House GOP bill would liquidate bailed-out mortgage giants

A group of House Republicans outlined on Thursday the details of a bill that would eliminate mortgage giants Fannie Mae and Freddie Mac within five years. 

House Financial Services Committee Chairman Jeb Hensarling (R-Texas) is planning to introduce legislation that would shut down the two entities, which have been under government control since 2008. The bill would also overhaul the Federal Housing Administration (FHA).

Hensarling told reporters that he plans to hold a hearing on the measure, which is expected to be introduced soon, next Thursday. He wants to mark up a bill before Congress leaves town for the August recess. 

{mosads}”Relative to current law, more people would be able to buy homes and afford to keep them,” Hensarling said. 

He argued that the bill would give potential homebuyers more choices of mortgage products and would create more competition in the housing finance market. 

The measure would create a new non-government, nonprofit National Mortgage Market Utility that would fall under the purview of the Federal Housing Finance Administration, which now regulates Fannie and Freddie. 

The measure would not create a new government guarantee on mortgages, Republican lawmakers said. 

Democrats expressed disappointment in the legislation. 

Financial Services Committee ranking member Maxine Waters (D-Calif.) called it “little more than an attempt to reinvent America’s housing finance system using the same kind of right-wing ideology that has eroded America’s middle class for decades.” 

“This bill eliminates the 30-year fixed rate mortgage as we know it and consigns future generations of homeowners to the types of high interest, balloon-payment mortgages that caused the financial crisis,” she said. 

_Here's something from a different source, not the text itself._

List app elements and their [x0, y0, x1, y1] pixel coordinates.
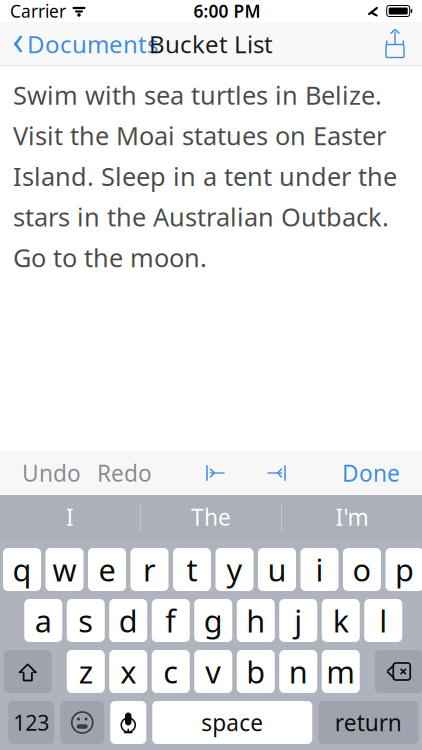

“This is by no means a bipartisan bill. By presenting such an extreme proposal — with no input from Democrats — the chairman stands in stark contrast with his colleagues in the Senate and has made it clear that bipartisan housing finance reform is not his priority.”

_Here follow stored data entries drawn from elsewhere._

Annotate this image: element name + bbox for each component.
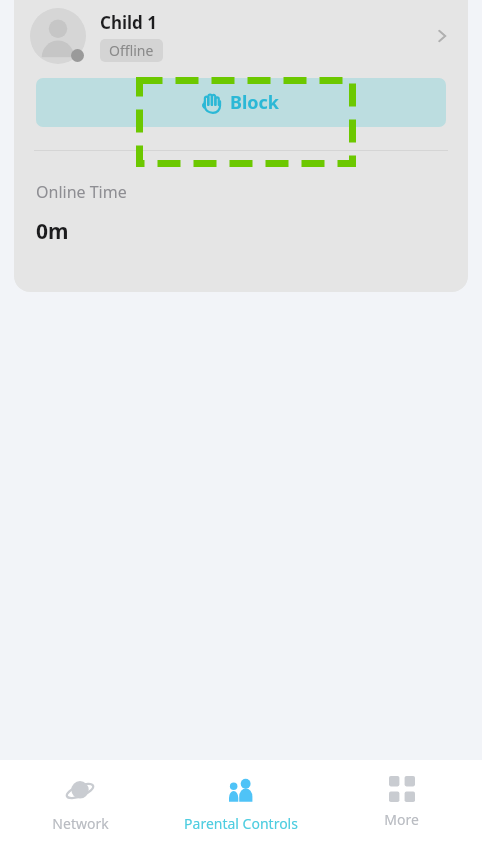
staticText: More	[384, 810, 419, 829]
staticText: Child 1	[100, 11, 158, 34]
staticText: Block	[230, 90, 280, 115]
other: Parental Controls	[226, 776, 256, 806]
button[interactable]: Block	[36, 78, 446, 127]
button[interactable]: Parental Controls	[160, 760, 321, 866]
button[interactable]: Network	[0, 760, 160, 866]
staticText: Offline	[109, 41, 154, 60]
staticText: Online Time	[36, 181, 127, 203]
button[interactable]: Child 1	[14, 0, 468, 72]
button[interactable]: More	[321, 760, 482, 866]
other: More	[389, 776, 415, 802]
other: Network	[65, 776, 95, 806]
other: Block	[202, 92, 223, 113]
staticText: Parental Controls	[184, 814, 298, 833]
staticText: Network	[52, 814, 109, 833]
staticText: 0m	[36, 217, 69, 246]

Another Democrat, Rep. Gary Peters of Michigan also expressed concern that the proposal would eliminate the 30-year fixed rate mortgage and make homeownership too expensive.

“I believe we can find a reasonable, bipartisan approach to housing reform that ends taxpayer-funded bailouts, but still ensures middle class families can buy a home and build equity without losing their shirt,” he said. 

“It is unacceptable to eliminate the 30-year fixed rate mortgage and risk undercutting any progress we’ve made at economic recovery.”

The sweeping housing finance measure also would repeal new mortgage rules required under the Dodd-Frank financial law, including the qualified residential mortgage (QRM) standards. It would delay the implementation of the qualified mortgage (QM) rule for a year, until January 2015. 

The legislation also would spin off the FHA from the Department of Housing and Urban Development, create a board of directors and require that the agency be self-sufficient, probably within the next couple of years. 

The Senate is looking to handle the overhaul of Fannie and Freddie and the FHA separately, with the latter going first.

Fannie and Freddie have been under government conservatorship since requiring a bailout during the financial crisis.